Ontario One Call now empowered to fine for late locates; Enbridge explores a per-locate charge
As of April 1, Ontario One Call (OOC) has the power to fine infrastructure owners for late locates.
The utility announced the news recently, saying that it now has the regulatory capability to issue administrative penalties for non-compliance or violations of the Ontario Underground Infrastructure Notification System Act, 2012 – including digging without locates or not delivering locates within specified timelines.
"Ontario One Call will be implementing this new regulation in a very thoughtful way, relying on existing compliance tools to encourage locate performance improvement over time,” said OOC President and CEO Jim Keech. “In so doing, our objective is to usher in a new era of collaboration between industry participants that delivers industry performance improvement and allows projects to be completed on schedule. As such, our focus remains on ensuring individuals are aware of their responsibilities under the Act and working with them towards a common goal of compliance with the law. As a result, One Call will make every effort to educate individuals on their responsibilities under the Act, with penalties used only where appropriate in the exercise of independent discretion by Ontario One Call's assessors appointed under the Act.”

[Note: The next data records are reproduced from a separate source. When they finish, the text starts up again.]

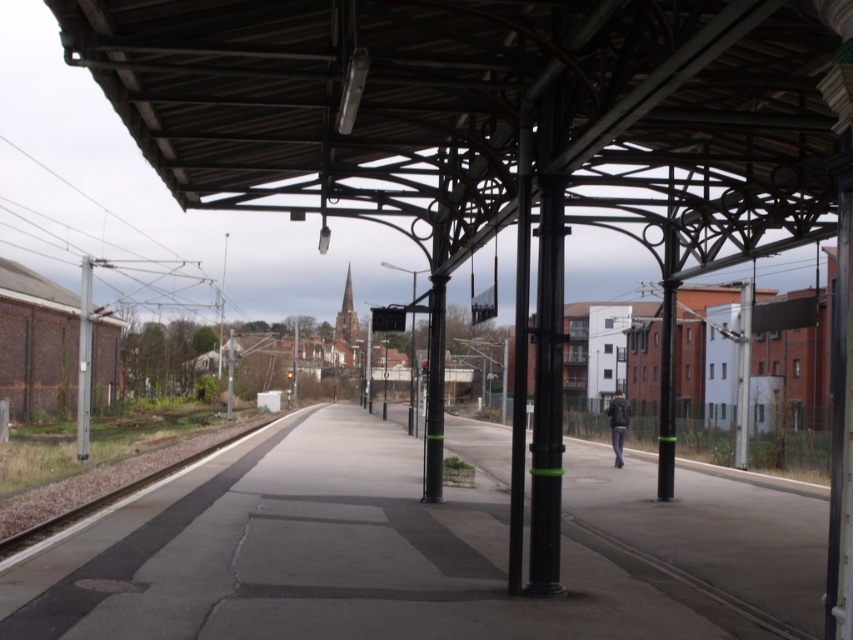 Is concrete platform at center closer to camera compared to metallic pole at left?

Yes, concrete platform at center is closer to the viewer.

Which is behind, point (374, 456) or point (78, 410)?

The point (78, 410) is behind.

In order to click on concrete platform at center in this screenshot , I will do [x=418, y=548].

Does black polished pole at center come behind dark gray jacket at right?

No, black polished pole at center is closer to the viewer.

Find the location of `black polished pole at center`. black polished pole at center is located at coordinates (519, 353).

Between black matte pole at center and metallic pole at left, which one has more height?

With more height is metallic pole at left.

Does black matte pole at center have a smaller size compared to metallic pole at left?

Correct, black matte pole at center occupies less space than metallic pole at left.

Which is behind, point (554, 323) or point (83, 388)?

Point (83, 388)

This screenshot has width=853, height=640. I want to click on black matte pole at center, so click(547, 394). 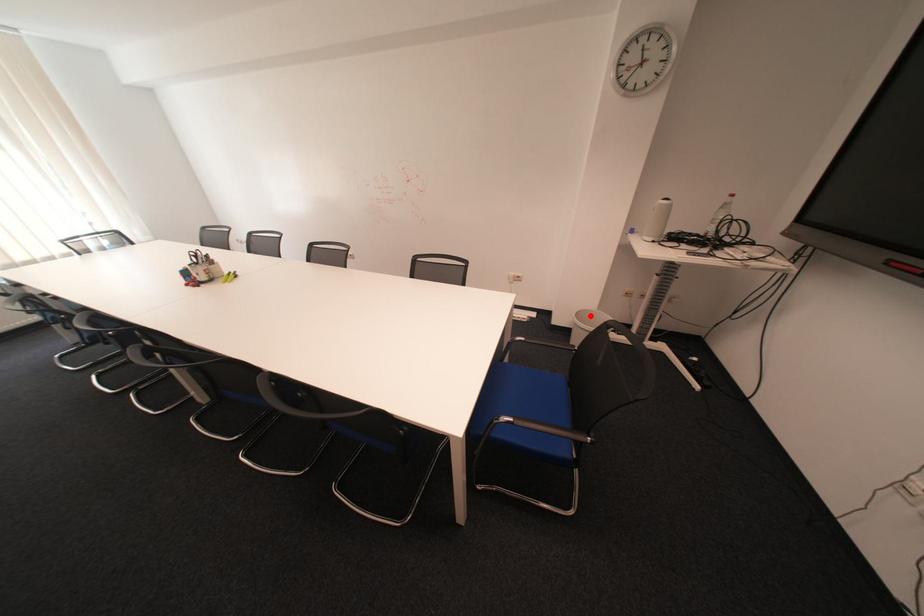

And while that news would ordinarily be met with enthusiasm from the construction sector, which has been plagued by late locate delivery almost since OOC was founded, actions by one utility in the province are also making news.

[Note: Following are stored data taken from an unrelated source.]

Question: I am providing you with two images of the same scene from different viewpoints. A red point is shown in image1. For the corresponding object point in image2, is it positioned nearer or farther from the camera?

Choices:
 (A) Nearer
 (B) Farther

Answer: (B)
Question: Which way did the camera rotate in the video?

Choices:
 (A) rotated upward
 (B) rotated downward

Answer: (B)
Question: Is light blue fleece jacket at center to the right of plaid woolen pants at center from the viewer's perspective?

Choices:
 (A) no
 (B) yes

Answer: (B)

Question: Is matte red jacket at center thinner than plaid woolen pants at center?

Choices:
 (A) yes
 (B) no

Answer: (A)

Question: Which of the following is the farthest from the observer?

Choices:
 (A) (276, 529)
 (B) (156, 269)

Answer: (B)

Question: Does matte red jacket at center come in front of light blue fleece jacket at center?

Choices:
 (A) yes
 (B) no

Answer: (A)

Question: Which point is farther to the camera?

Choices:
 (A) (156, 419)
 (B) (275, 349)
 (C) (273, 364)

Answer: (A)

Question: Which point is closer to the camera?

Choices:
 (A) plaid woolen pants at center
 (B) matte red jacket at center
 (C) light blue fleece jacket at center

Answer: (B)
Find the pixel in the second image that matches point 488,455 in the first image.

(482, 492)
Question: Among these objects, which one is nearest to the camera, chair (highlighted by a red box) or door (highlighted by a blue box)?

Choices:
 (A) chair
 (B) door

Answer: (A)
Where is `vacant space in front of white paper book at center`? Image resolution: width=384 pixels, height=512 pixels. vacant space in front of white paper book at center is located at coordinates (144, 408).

Last month, Enbridge Gas announced, and then very quickly suspended, a change that would see the utility charge contractors $200 per locate request it receives through OOC.
The charge, which was originally intended to come into effect on May 1, has since been stayed after the utility received an earful from the province’s heavy construction contractors.
In an email sent to stakeholders on March 24, Enbridge said it would put the implementation “on pause” and use the available time to, “continue industry consultations.”
The National Capital Heavy Construction Association (NCHCA) is among those groups that expressed immediate and deep concern about the proposed locate charge.
In a letter to provincial energy minister Todd Smith, association executive director Kathryn Sutherland warned the charge would, “have a profound impact on the Ontario construction industry,” adding that “we have received information that other underground infrastructure owners are planning to implement similar charges.”
“The volume and collective amount of these charges will completely destabilize the construction industry,” she wrote.
Data on the OOC website shows that between July 2022 and January 2023, Enbridge received 379,399 actionable locate requests. Extrapolated over a 12-month period, that figure rises to 650,379 locate requests.
Assuming that half of those requests came from contractors, a charge of $200 per locate could generate more than $65 million in additional revenue for Enbridge annually.
For its part, Enbridge says the charge is needed to cover the rising cost of delivering locates. The company points to changes introduced in last spring’s Getting Ontario Connected Act, which it says required a series of operational improvements at the utility that have added cost.
The new law empowers OOC to levy fines of $300 for utilities that fail to provide locates within the five-day service window and as much as $1,000 for failing to meet the timeline for an emergency locate. Levying a $200-charge against those penalties would help to offset some of those costs.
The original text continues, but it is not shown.